We publish this document because we believe the AI industry's approach to safety communication has been insufficient. Voluntary commitments, while well-intentioned, lack the specificity required to hold organizations accountable. Our RSP is designed to be falsifiable: either we meet its criteria, or we do not ship.

The problem with capability thresholds

As language models grow more capable, the surface area for misuse expands in ways that are difficult to predict from benchmarks alone. A model that scores marginally higher on a reasoning evaluation may, in practice, cross a qualitative threshold — enabling new categories of harm that were previously theoretical. We reject the notion that capability improvements are inherently desirable. Each increment in capability must be accompanied by a corresponding increment in our ability to understand and control the system's behavior.

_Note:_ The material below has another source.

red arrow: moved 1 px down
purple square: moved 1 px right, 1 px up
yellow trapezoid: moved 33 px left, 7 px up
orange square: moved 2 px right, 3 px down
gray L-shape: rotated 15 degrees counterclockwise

Our RSP defines four capability levels, each associated with a distinct risk profile. At each level, we specify the evaluations that must be passed before deployment is authorized. These evaluations cover autonomous behavior, persuasion and manipulation, weapons-related knowledge, and cybersecurity offense. The evaluations are conducted by an internal safety team that operates independently of our product organization.

Evaluation methodology

We evaluate models using a combination of automated red-teaming, structured human evaluations, and adversarial probing by external researchers. No single methodology is sufficient. Automated testing catches systematic vulnerabilities but misses novel attack vectors. Human evaluators bring contextual judgment but cannot operate at scale. External adversaries provide the closest approximation to real-world threat conditions.

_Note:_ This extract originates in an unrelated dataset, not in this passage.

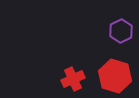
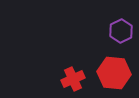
red hexagon: moved 1 px left, 3 px up; rotated 12 degrees counterclockwise
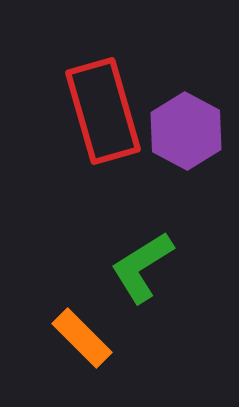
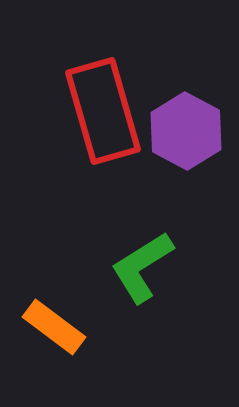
orange rectangle: moved 28 px left, 11 px up; rotated 8 degrees counterclockwise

For each capability level, the RSP specifies minimum passing criteria — quantitative thresholds that a model must clear across all evaluation categories. These thresholds are set conservatively. We would rather delay a deployment by months than discover, post-launch, that a model enables a category of harm we failed to anticipate.

The commitment to pause

The most consequential provision of our RSP is the pause commitment. If a model under development approaches a capability level for which we have not yet developed adequate safety evaluations, we will halt scaling until those evaluations exist and the model passes them. This is not a theoretical provision. We have already exercised it once during the development of our current generation of systems, delaying an internal milestone by eleven weeks while our safety team developed new evaluation protocols for multi-step reasoning chains.

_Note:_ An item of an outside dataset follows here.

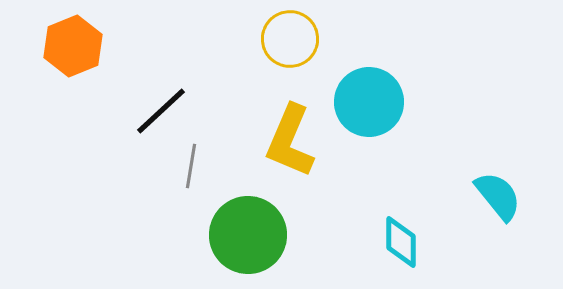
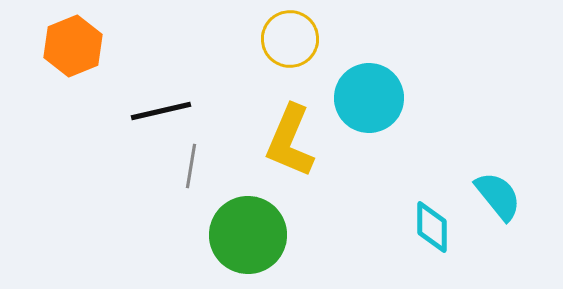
cyan circle: moved 4 px up
black line: rotated 30 degrees clockwise
cyan diamond: moved 31 px right, 15 px up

We recognize that pausing carries real costs — to our engineering timelines, to our competitive position, and to the expectations of our partners. We accept those costs. The alternative — deploying systems whose risk profiles we do not fully understand — is not a cost we are willing to externalize to the public.

Transparency and iteration

This policy is versioned. We expect to revise it as our understanding of AI risk matures and as the capabilities of our systems evolve. Each revision will be published, and material changes will be accompanied by an explanation of what prompted the update. We invite scrutiny from researchers, policymakers, and the public.

We do not claim that our RSP is a complete solution to the challenge of AI safety governance. It is, however, a concrete and enforceable one. We believe the field will be better served by organizations that commit to specific, verifiable standards than by those that offer broad assurances without mechanisms for accountability.

What comes next

In the coming months, we will publish the full technical specifications of our evaluation suite, including the datasets, scoring rubrics, and threshold calculations that underpin each capability level assessment. We will also release a detailed account of the internal governance structure that oversees RSP enforcement — including the authority of our safety team to block deployments without executive override.

Building powerful AI systems is a privilege that carries obligations. This policy is how we intend to meet them.